Uber Eats Rebuilds Search with Qwen LLMs and Semantic Embeddings

Uber Eats switched from keyword search to a semantic system, using fine-tuned Qwen LLMs in a two-tower architecture. This converts queries and items into numerical embeddings to capture meaning and intent. They scale to billions of items with Approximate Nearest Neighbor (ANN) search, HNSW, and pre-filters. Matryoshka Representation Learning (MRL) reduces embedding storage costs, and dual embedding columns facilitate continuous updates.

GTM Agent Boosts Sales Conversion 250%

LangChain built a GTM agent to automate sales outreach. The agent triggers on new leads, researches account and contact data from Salesforce, Gong, LinkedIn, and the web, then drafts personalized outreach emails for reps to approve. This increased lead-to-opportunity conversion by 250% and saved reps significant time. The system uses Deep Agents for orchestration and learns from rep edits through a human-in-the-loop process.

Securing Agentic Workflows in CI/CD: GitHub's Approach

GitHub details the security architecture of its Agentic Workflows, addressing challenges of autonomous AI agents in CI/CD. Their layered approach emphasizes defense-in-depth and not trusting agents with secrets. Strategies include isolating agents in containers with restricted network access, using an API proxy for LLM communication, and a "safe outputs" subsystem to vet all agent-generated writes before applying them to the repository.

◈ANALYSIS

4 stories

a16z: ChatGPT Holds Lead Amidst Global AI App Splinter

The 6th a16z report on top 100 generative AI consumer apps, based on January 2026 data, shows ChatGPT's continued dominance. Gemini and Claude are rapidly growing paid subscribers and app integrations. The report notes a global splintering of AI usage, with Western tools largely absent in China and Russia; DeepSeek bridges some of this divide. AI is also integrating into existing consumer products, moving beyond just AI-native apps.

One Take: AI-Generated Code Creates 'Cognitive Debt'

A new analysis identifies "Cognitive Debt": the gap in a team's understanding of AI-generated code. This debt shows up as slower reviews, harder debugging, and longer onboarding times. The proposed solution involves deep understanding of core domain code, with AI handling outer layers like configuration.

Thesis: AI Makes 10x Engineers The Baseline

Nikunj Kothari argues AI has reset productivity standards, making the "10x engineer" a common reality. Startups and individuals quickly adopt AI tools, while larger corporations lag. The piece suggests those who leverage AI become "conductors" of agents, while those who resist risk falling behind.

A Framework: 8 Levels of Agentic Engineering Progress

A new framework breaks down AI-assisted software development into 8 distinct levels. It tracks progression from basic IDE integration to complex autonomous agent teams.

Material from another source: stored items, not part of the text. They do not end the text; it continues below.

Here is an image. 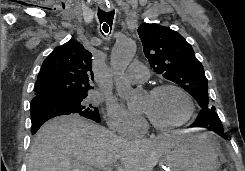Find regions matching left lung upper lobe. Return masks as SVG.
<instances>
[{"instance_id":"5c2ea615","label":"left lung upper lobe","mask_w":245,"mask_h":171,"mask_svg":"<svg viewBox=\"0 0 245 171\" xmlns=\"http://www.w3.org/2000/svg\"><path fill=\"white\" fill-rule=\"evenodd\" d=\"M138 34L151 68L185 89L202 110H215L209 104L208 80L192 46L176 31L158 24H141Z\"/></svg>"}]
</instances>
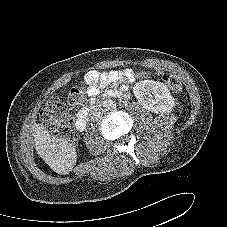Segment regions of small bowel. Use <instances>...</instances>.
I'll use <instances>...</instances> for the list:
<instances>
[{
    "mask_svg": "<svg viewBox=\"0 0 227 227\" xmlns=\"http://www.w3.org/2000/svg\"><path fill=\"white\" fill-rule=\"evenodd\" d=\"M144 72H135L131 69L115 70L110 72H98L90 70L85 73L84 79L87 84V94L94 97L98 94L100 87L110 83H121L124 88L127 82L133 81L135 78L143 77Z\"/></svg>",
    "mask_w": 227,
    "mask_h": 227,
    "instance_id": "c3829d8e",
    "label": "small bowel"
}]
</instances>
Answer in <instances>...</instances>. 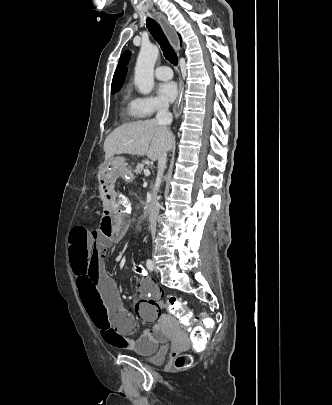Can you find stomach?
Here are the masks:
<instances>
[{
    "label": "stomach",
    "instance_id": "1",
    "mask_svg": "<svg viewBox=\"0 0 332 405\" xmlns=\"http://www.w3.org/2000/svg\"><path fill=\"white\" fill-rule=\"evenodd\" d=\"M113 159H116V161H117V166H118V171L119 172H125V171L128 170L125 158L116 157V158H113Z\"/></svg>",
    "mask_w": 332,
    "mask_h": 405
}]
</instances>
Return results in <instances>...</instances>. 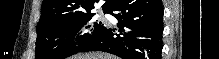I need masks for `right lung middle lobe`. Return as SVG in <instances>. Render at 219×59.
Returning a JSON list of instances; mask_svg holds the SVG:
<instances>
[{
    "label": "right lung middle lobe",
    "instance_id": "right-lung-middle-lobe-1",
    "mask_svg": "<svg viewBox=\"0 0 219 59\" xmlns=\"http://www.w3.org/2000/svg\"><path fill=\"white\" fill-rule=\"evenodd\" d=\"M93 16L61 18L37 27L35 59H64L80 52L106 30L101 22H92Z\"/></svg>",
    "mask_w": 219,
    "mask_h": 59
}]
</instances>
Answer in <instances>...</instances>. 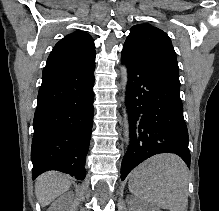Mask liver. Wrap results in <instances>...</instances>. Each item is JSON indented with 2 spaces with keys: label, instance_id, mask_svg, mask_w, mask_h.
I'll return each mask as SVG.
<instances>
[{
  "label": "liver",
  "instance_id": "liver-1",
  "mask_svg": "<svg viewBox=\"0 0 219 211\" xmlns=\"http://www.w3.org/2000/svg\"><path fill=\"white\" fill-rule=\"evenodd\" d=\"M72 177L61 171H45L35 181V195L42 207L49 205L58 195L68 191Z\"/></svg>",
  "mask_w": 219,
  "mask_h": 211
}]
</instances>
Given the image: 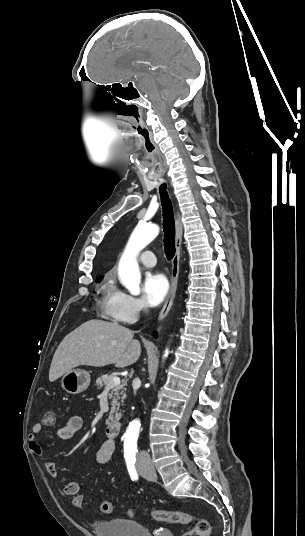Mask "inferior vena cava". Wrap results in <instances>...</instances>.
<instances>
[{
  "label": "inferior vena cava",
  "mask_w": 305,
  "mask_h": 536,
  "mask_svg": "<svg viewBox=\"0 0 305 536\" xmlns=\"http://www.w3.org/2000/svg\"><path fill=\"white\" fill-rule=\"evenodd\" d=\"M140 460H144V458H149L147 452H141L140 456H139Z\"/></svg>",
  "instance_id": "602c4592"
}]
</instances>
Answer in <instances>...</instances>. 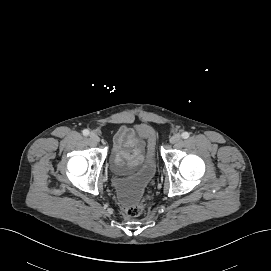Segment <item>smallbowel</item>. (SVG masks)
Returning <instances> with one entry per match:
<instances>
[{
    "label": "small bowel",
    "mask_w": 271,
    "mask_h": 271,
    "mask_svg": "<svg viewBox=\"0 0 271 271\" xmlns=\"http://www.w3.org/2000/svg\"><path fill=\"white\" fill-rule=\"evenodd\" d=\"M144 152V140L134 129L122 126L113 141L114 169L121 172L141 165L144 160Z\"/></svg>",
    "instance_id": "c3829d8e"
}]
</instances>
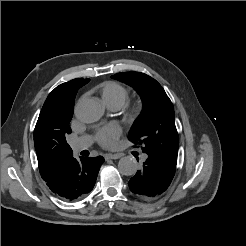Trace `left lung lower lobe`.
Masks as SVG:
<instances>
[{
	"label": "left lung lower lobe",
	"mask_w": 246,
	"mask_h": 246,
	"mask_svg": "<svg viewBox=\"0 0 246 246\" xmlns=\"http://www.w3.org/2000/svg\"><path fill=\"white\" fill-rule=\"evenodd\" d=\"M176 164L154 153H146L143 168L129 181L130 190L142 199L160 196L169 187Z\"/></svg>",
	"instance_id": "1"
}]
</instances>
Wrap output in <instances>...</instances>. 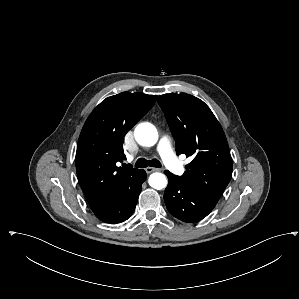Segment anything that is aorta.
I'll return each mask as SVG.
<instances>
[{
	"label": "aorta",
	"instance_id": "aorta-1",
	"mask_svg": "<svg viewBox=\"0 0 299 299\" xmlns=\"http://www.w3.org/2000/svg\"><path fill=\"white\" fill-rule=\"evenodd\" d=\"M134 136L139 145L146 147L155 145L158 140L157 129L148 122L138 124ZM148 183L152 188L161 190L167 186V179L164 174L156 172L150 175Z\"/></svg>",
	"mask_w": 299,
	"mask_h": 299
}]
</instances>
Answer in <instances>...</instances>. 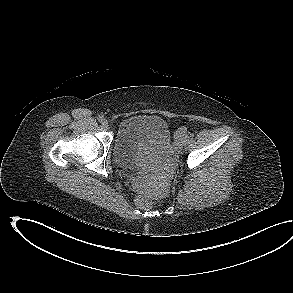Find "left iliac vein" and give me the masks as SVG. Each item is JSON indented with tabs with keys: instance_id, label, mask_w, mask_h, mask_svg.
Segmentation results:
<instances>
[{
	"instance_id": "left-iliac-vein-1",
	"label": "left iliac vein",
	"mask_w": 293,
	"mask_h": 293,
	"mask_svg": "<svg viewBox=\"0 0 293 293\" xmlns=\"http://www.w3.org/2000/svg\"><path fill=\"white\" fill-rule=\"evenodd\" d=\"M188 142H189V137H185V138L182 140V144H183V145L188 144Z\"/></svg>"
}]
</instances>
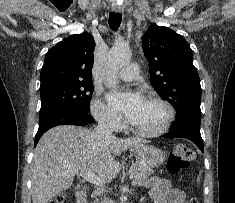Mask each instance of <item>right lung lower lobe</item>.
Listing matches in <instances>:
<instances>
[{"label":"right lung lower lobe","instance_id":"98d812e1","mask_svg":"<svg viewBox=\"0 0 235 203\" xmlns=\"http://www.w3.org/2000/svg\"><path fill=\"white\" fill-rule=\"evenodd\" d=\"M93 122L94 119L88 113L74 109H60L43 116H39V128L35 137L34 146H36L41 136L54 126H84Z\"/></svg>","mask_w":235,"mask_h":203}]
</instances>
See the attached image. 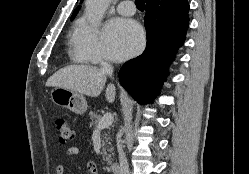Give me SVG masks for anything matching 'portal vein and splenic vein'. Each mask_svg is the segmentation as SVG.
Here are the masks:
<instances>
[{"label": "portal vein and splenic vein", "mask_w": 249, "mask_h": 174, "mask_svg": "<svg viewBox=\"0 0 249 174\" xmlns=\"http://www.w3.org/2000/svg\"><path fill=\"white\" fill-rule=\"evenodd\" d=\"M113 122V115L110 112H107L103 115V117L98 121L97 129H105L108 128Z\"/></svg>", "instance_id": "obj_1"}]
</instances>
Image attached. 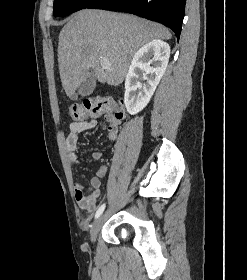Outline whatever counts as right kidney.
Instances as JSON below:
<instances>
[{
    "label": "right kidney",
    "mask_w": 247,
    "mask_h": 280,
    "mask_svg": "<svg viewBox=\"0 0 247 280\" xmlns=\"http://www.w3.org/2000/svg\"><path fill=\"white\" fill-rule=\"evenodd\" d=\"M169 57L170 46L160 39L146 43L135 53L125 80L124 100L129 114L139 113L149 103L165 73Z\"/></svg>",
    "instance_id": "1"
}]
</instances>
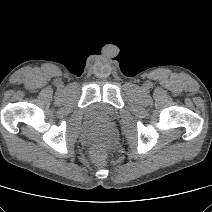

The article highlights techniques like context engineering, multi-modal capabilities, and automated feedback loops, noting Level 7 offers significant leverage for builders today.

⚒TOOLS

2 stories

UI Annotations Feed AI Code Agents

Agentation lets you annotate UI elements with notes, then generates structured context like CSS selectors and file paths. This context feeds into AI tools like Claude Code, giving agents precise targets for debugging and development. Agents can also engage in conversational feedback about annotations.

Free AI PR Review Tool Adds Autofix

Devin Review is a free, no-signup tool for GitHub pull requests. It includes autofix suggestions, smart diff organization, copy/move detection, and codebase-aware chat. To use it, replace 'github' with 'devinreview' in any GitHub PR URL.